- _EXERCISE MATERIAL_
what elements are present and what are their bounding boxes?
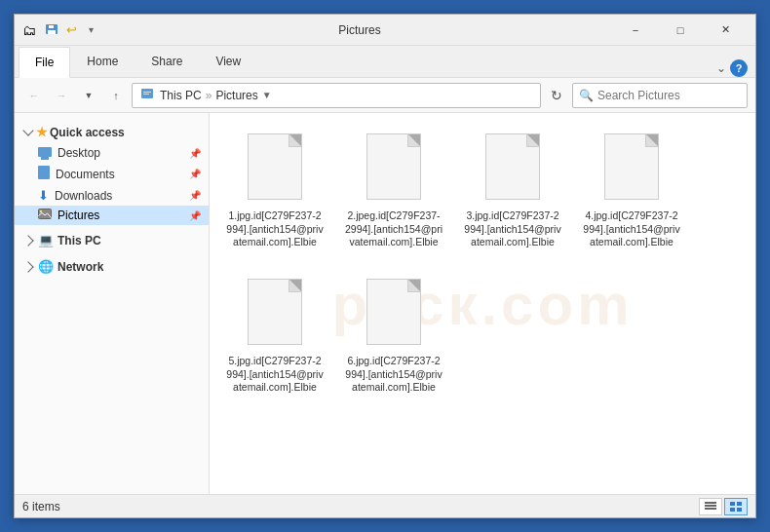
tab-file[interactable]: File xyxy=(19,47,70,78)
maximize-button[interactable]: □ xyxy=(658,15,703,46)
title-bar-icons: 🗂 ↩ ▾ xyxy=(22,22,98,38)
help-icon[interactable]: ? xyxy=(730,59,748,77)
forward-button[interactable]: → xyxy=(50,84,73,107)
up-button[interactable]: ↑ xyxy=(104,84,128,107)
file-corner xyxy=(408,280,420,291)
file-item[interactable]: 4.jpg.id[C279F237-2994].[antich154@priva… xyxy=(578,125,685,258)
this-pc-icon: 💻 xyxy=(38,233,54,247)
back-button[interactable]: ← xyxy=(22,84,46,107)
content-area: риск.com 1.jpg.id[C279F237-2994].[antich… xyxy=(210,113,755,494)
sidebar-item-label-documents: Documents xyxy=(56,168,115,181)
this-pc-label: This PC xyxy=(58,234,101,247)
ribbon-tabs: File Home Share View ⌄ ? xyxy=(15,46,755,77)
svg-rect-2 xyxy=(49,25,54,28)
search-icon: 🔍 xyxy=(579,89,594,102)
sidebar-item-label-pictures: Pictures xyxy=(58,209,99,222)
svg-rect-9 xyxy=(705,505,716,507)
sidebar: ★ Quick access Desktop 📌 Documents 📌 ⬇ D… xyxy=(15,113,210,494)
svg-rect-12 xyxy=(737,502,742,506)
sidebar-item-downloads[interactable]: ⬇ Downloads 📌 xyxy=(15,185,209,206)
pin-icon-downloads: 📌 xyxy=(189,190,201,201)
file-corner xyxy=(289,134,301,146)
tab-home[interactable]: Home xyxy=(70,46,135,77)
sidebar-header-thispc[interactable]: 💻 This PC xyxy=(15,229,209,251)
path-dropdown-icon[interactable]: ▼ xyxy=(260,90,274,100)
file-corner xyxy=(408,134,420,146)
refresh-button[interactable]: ↻ xyxy=(545,84,568,107)
sidebar-item-documents[interactable]: Documents 📌 xyxy=(15,163,209,185)
file-page xyxy=(366,279,421,345)
svg-rect-4 xyxy=(143,92,151,93)
pin-icon: 📌 xyxy=(189,148,201,159)
file-name: 5.jpg.id[C279F237-2994].[antich154@priva… xyxy=(226,355,324,395)
file-icon xyxy=(363,133,425,206)
star-icon: ★ xyxy=(36,125,48,139)
file-corner xyxy=(646,134,658,146)
properties-icon[interactable]: ▾ xyxy=(83,24,98,36)
title-bar: 🗂 ↩ ▾ Pictures − □ ✕ xyxy=(15,15,755,46)
file-item[interactable]: 6.jpg.id[C279F237-2994].[antich154@priva… xyxy=(340,270,447,403)
chevron-right-icon xyxy=(22,235,33,246)
search-box[interactable]: 🔍 xyxy=(572,83,748,108)
window-title: Pictures xyxy=(106,23,613,37)
network-label: Network xyxy=(58,260,103,274)
file-name: 1.jpg.id[C279F237-2994].[antich154@priva… xyxy=(226,209,324,249)
tab-view[interactable]: View xyxy=(199,46,257,77)
file-name: 4.jpg.id[C279F237-2994].[antich154@priva… xyxy=(583,209,680,249)
view-buttons xyxy=(699,498,748,515)
recent-button[interactable]: ▼ xyxy=(77,84,100,107)
svg-rect-10 xyxy=(705,508,716,510)
search-input[interactable] xyxy=(597,89,741,102)
close-button[interactable]: ✕ xyxy=(703,15,748,46)
pictures-icon xyxy=(38,209,52,222)
address-bar: ← → ▼ ↑ This PC » Pictures ▼ ↻ 🔍 xyxy=(15,78,755,113)
sidebar-item-label-downloads: Downloads xyxy=(55,189,112,203)
grid-view-button[interactable] xyxy=(724,498,748,515)
undo-icon[interactable]: ↩ xyxy=(63,24,79,36)
address-icon xyxy=(140,87,154,103)
pin-icon-pictures: 📌 xyxy=(189,210,201,221)
file-item[interactable]: 2.jpeg.id[C279F237-2994].[antich154@priv… xyxy=(340,125,447,258)
file-icon xyxy=(244,279,306,351)
network-icon: 🌐 xyxy=(38,259,54,274)
path-this-pc[interactable]: This PC xyxy=(160,89,202,102)
ribbon-collapse-icon[interactable]: ⌄ xyxy=(716,61,726,75)
list-view-button[interactable] xyxy=(699,498,722,515)
file-icon xyxy=(600,133,663,206)
sidebar-item-pictures[interactable]: Pictures 📌 xyxy=(15,206,209,225)
svg-point-7 xyxy=(40,210,42,212)
file-name: 6.jpg.id[C279F237-2994].[antich154@priva… xyxy=(345,355,443,395)
file-page xyxy=(604,133,659,200)
file-name: 2.jpeg.id[C279F237-2994].[antich154@priv… xyxy=(345,209,443,249)
status-bar: 6 items xyxy=(15,494,755,517)
window-controls: − □ ✕ xyxy=(613,15,748,46)
sidebar-item-desktop[interactable]: Desktop 📌 xyxy=(15,143,209,163)
file-item[interactable]: 3.jpg.id[C279F237-2994].[antich154@priva… xyxy=(459,125,566,258)
breadcrumb: This PC » Pictures ▼ xyxy=(140,87,274,103)
svg-rect-14 xyxy=(737,508,742,512)
sidebar-header-network[interactable]: 🌐 Network xyxy=(15,255,209,278)
file-item[interactable]: 5.jpg.id[C279F237-2994].[antich154@priva… xyxy=(221,270,328,403)
files-grid: 1.jpg.id[C279F237-2994].[antich154@priva… xyxy=(221,125,744,403)
file-name: 3.jpg.id[C279F237-2994].[antich154@priva… xyxy=(464,209,561,249)
desktop-icon xyxy=(38,146,52,160)
address-path[interactable]: This PC » Pictures ▼ xyxy=(132,83,541,108)
title-bar-app-icon: 🗂 xyxy=(22,22,36,38)
file-page xyxy=(248,279,302,345)
ribbon: File Home Share View ⌄ ? xyxy=(15,46,755,78)
documents-icon xyxy=(38,166,50,182)
file-icon xyxy=(244,133,306,206)
sidebar-header-quickaccess[interactable]: ★ Quick access xyxy=(15,121,209,143)
minimize-button[interactable]: − xyxy=(613,15,658,46)
download-icon: ⬇ xyxy=(38,188,49,203)
tab-share[interactable]: Share xyxy=(135,46,199,77)
file-item[interactable]: 1.jpg.id[C279F237-2994].[antich154@priva… xyxy=(221,125,328,258)
sidebar-section-thispc: 💻 This PC xyxy=(15,229,209,251)
svg-rect-1 xyxy=(48,30,56,34)
svg-rect-11 xyxy=(730,502,735,506)
chevron-down-icon xyxy=(22,125,33,135)
save-icon[interactable] xyxy=(44,24,59,36)
path-pictures[interactable]: Pictures xyxy=(215,89,257,102)
sidebar-section-quickaccess: ★ Quick access Desktop 📌 Documents 📌 ⬇ D… xyxy=(15,121,209,225)
svg-rect-13 xyxy=(730,508,735,512)
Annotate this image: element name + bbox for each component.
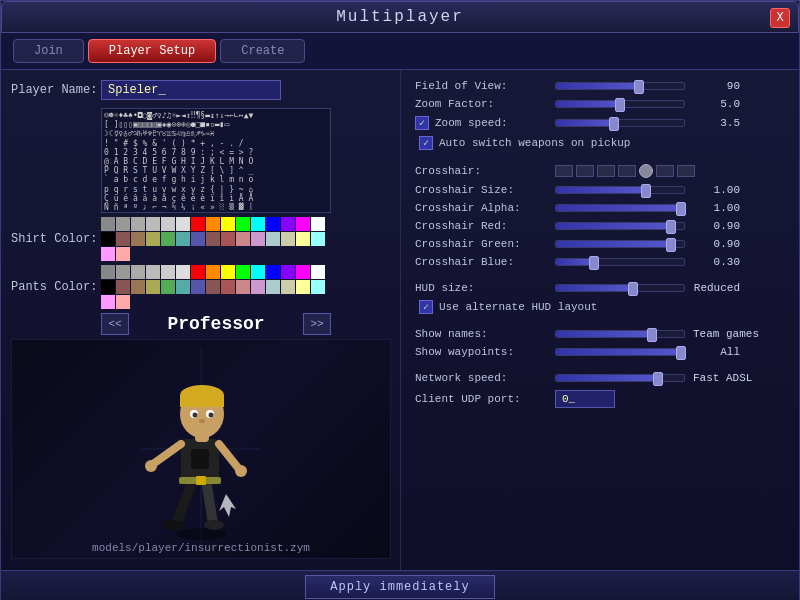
crosshair-option-5[interactable] bbox=[639, 164, 653, 178]
network-speed-slider[interactable] bbox=[555, 374, 685, 382]
pants-swatch-7[interactable] bbox=[206, 265, 220, 279]
auto-switch-checkbox[interactable]: ✓ bbox=[419, 136, 433, 150]
zoom-factor-slider[interactable] bbox=[555, 100, 685, 108]
pants-swatch-28[interactable] bbox=[296, 280, 310, 294]
pants-swatch-20[interactable] bbox=[176, 280, 190, 294]
shirt-swatch-8[interactable] bbox=[221, 217, 235, 231]
pants-swatch-25[interactable] bbox=[251, 280, 265, 294]
pants-swatch-3[interactable] bbox=[146, 265, 160, 279]
pants-swatch-29[interactable] bbox=[311, 280, 325, 294]
crosshair-option-6[interactable] bbox=[656, 165, 674, 177]
pants-swatch-15[interactable] bbox=[101, 280, 115, 294]
pants-swatch-9[interactable] bbox=[236, 265, 250, 279]
pants-swatch-18[interactable] bbox=[146, 280, 160, 294]
shirt-swatch-24[interactable] bbox=[236, 232, 250, 246]
shirt-swatch-28[interactable] bbox=[296, 232, 310, 246]
shirt-swatch-14[interactable] bbox=[311, 217, 325, 231]
pants-swatch-27[interactable] bbox=[281, 280, 295, 294]
next-character-button[interactable]: >> bbox=[303, 313, 331, 335]
pants-swatch-1[interactable] bbox=[116, 265, 130, 279]
pants-swatch-12[interactable] bbox=[281, 265, 295, 279]
shirt-swatch-31[interactable] bbox=[116, 247, 130, 261]
shirt-swatch-2[interactable] bbox=[131, 217, 145, 231]
pants-swatch-19[interactable] bbox=[161, 280, 175, 294]
shirt-swatch-15[interactable] bbox=[101, 232, 115, 246]
shirt-swatch-25[interactable] bbox=[251, 232, 265, 246]
pants-swatch-17[interactable] bbox=[131, 280, 145, 294]
shirt-swatch-9[interactable] bbox=[236, 217, 250, 231]
shirt-swatch-27[interactable] bbox=[281, 232, 295, 246]
shirt-color-row: Shirt Color: bbox=[11, 217, 390, 261]
crosshair-option-3[interactable] bbox=[597, 165, 615, 177]
pants-swatch-4[interactable] bbox=[161, 265, 175, 279]
shirt-swatch-16[interactable] bbox=[116, 232, 130, 246]
pants-swatch-26[interactable] bbox=[266, 280, 280, 294]
pants-swatch-24[interactable] bbox=[236, 280, 250, 294]
pants-swatch-31[interactable] bbox=[116, 295, 130, 309]
shirt-swatch-5[interactable] bbox=[176, 217, 190, 231]
crosshair-green-slider[interactable] bbox=[555, 240, 685, 248]
pants-swatch-5[interactable] bbox=[176, 265, 190, 279]
prev-character-button[interactable]: << bbox=[101, 313, 129, 335]
pants-swatch-14[interactable] bbox=[311, 265, 325, 279]
shirt-swatch-11[interactable] bbox=[266, 217, 280, 231]
show-names-slider[interactable] bbox=[555, 330, 685, 338]
shirt-swatch-23[interactable] bbox=[221, 232, 235, 246]
shirt-swatch-19[interactable] bbox=[161, 232, 175, 246]
pants-swatch-8[interactable] bbox=[221, 265, 235, 279]
shirt-swatch-21[interactable] bbox=[191, 232, 205, 246]
pants-swatch-0[interactable] bbox=[101, 265, 115, 279]
tab-create[interactable]: Create bbox=[220, 39, 305, 63]
shirt-swatch-26[interactable] bbox=[266, 232, 280, 246]
crosshair-option-2[interactable] bbox=[576, 165, 594, 177]
crosshair-option-1[interactable] bbox=[555, 165, 573, 177]
udp-port-input[interactable] bbox=[555, 390, 615, 408]
pants-swatch-2[interactable] bbox=[131, 265, 145, 279]
shirt-swatch-13[interactable] bbox=[296, 217, 310, 231]
shirt-swatch-22[interactable] bbox=[206, 232, 220, 246]
shirt-swatch-7[interactable] bbox=[206, 217, 220, 231]
zoom-speed-checkbox[interactable]: ✓ bbox=[415, 116, 429, 130]
pants-swatch-11[interactable] bbox=[266, 265, 280, 279]
pants-swatch-21[interactable] bbox=[191, 280, 205, 294]
crosshair-option-4[interactable] bbox=[618, 165, 636, 177]
shirt-swatch-30[interactable] bbox=[101, 247, 115, 261]
show-waypoints-slider[interactable] bbox=[555, 348, 685, 356]
svg-rect-9 bbox=[196, 476, 206, 485]
crosshair-option-7[interactable] bbox=[677, 165, 695, 177]
apply-button[interactable]: Apply immediately bbox=[305, 575, 494, 599]
crosshair-size-slider[interactable] bbox=[555, 186, 685, 194]
shirt-swatch-4[interactable] bbox=[161, 217, 175, 231]
svg-point-21 bbox=[209, 413, 214, 418]
tab-player-setup[interactable]: Player Setup bbox=[88, 39, 216, 63]
shirt-swatch-20[interactable] bbox=[176, 232, 190, 246]
fov-slider[interactable] bbox=[555, 82, 685, 90]
shirt-swatch-3[interactable] bbox=[146, 217, 160, 231]
hud-size-slider[interactable] bbox=[555, 284, 685, 292]
shirt-swatch-18[interactable] bbox=[146, 232, 160, 246]
shirt-swatch-17[interactable] bbox=[131, 232, 145, 246]
char-grid[interactable]: ☺☻☼♦♣♠•◘○◙♂♀♪♫☼►◄↕‼¶§▬↨↑↓→←∟↔▲▼ [ ]▯▯▯▣▤… bbox=[101, 108, 331, 213]
crosshair-alpha-slider[interactable] bbox=[555, 204, 685, 212]
close-button[interactable]: X bbox=[770, 8, 790, 28]
shirt-swatch-10[interactable] bbox=[251, 217, 265, 231]
content-area: Player Name: ☺☻☼♦♣♠•◘○◙♂♀♪♫☼►◄↕‼¶§▬↨↑↓→←… bbox=[1, 70, 799, 570]
shirt-swatch-29[interactable] bbox=[311, 232, 325, 246]
pants-swatch-10[interactable] bbox=[251, 265, 265, 279]
pants-swatch-6[interactable] bbox=[191, 265, 205, 279]
shirt-swatch-0[interactable] bbox=[101, 217, 115, 231]
shirt-swatch-12[interactable] bbox=[281, 217, 295, 231]
crosshair-blue-slider[interactable] bbox=[555, 258, 685, 266]
shirt-swatch-1[interactable] bbox=[116, 217, 130, 231]
pants-swatch-30[interactable] bbox=[101, 295, 115, 309]
pants-swatch-13[interactable] bbox=[296, 265, 310, 279]
tab-join[interactable]: Join bbox=[13, 39, 84, 63]
pants-swatch-23[interactable] bbox=[221, 280, 235, 294]
crosshair-red-slider[interactable] bbox=[555, 222, 685, 230]
pants-swatch-16[interactable] bbox=[116, 280, 130, 294]
zoom-speed-slider[interactable] bbox=[555, 119, 685, 127]
player-name-input[interactable] bbox=[101, 80, 281, 100]
pants-swatch-22[interactable] bbox=[206, 280, 220, 294]
alt-hud-checkbox[interactable]: ✓ bbox=[419, 300, 433, 314]
shirt-swatch-6[interactable] bbox=[191, 217, 205, 231]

- _DESCRIPTION OF THE TASK_
If a line of the entries contains the string "thispc", it counts; report how many such lines there are, as a bare number.

- _ANSWER BELOW_
2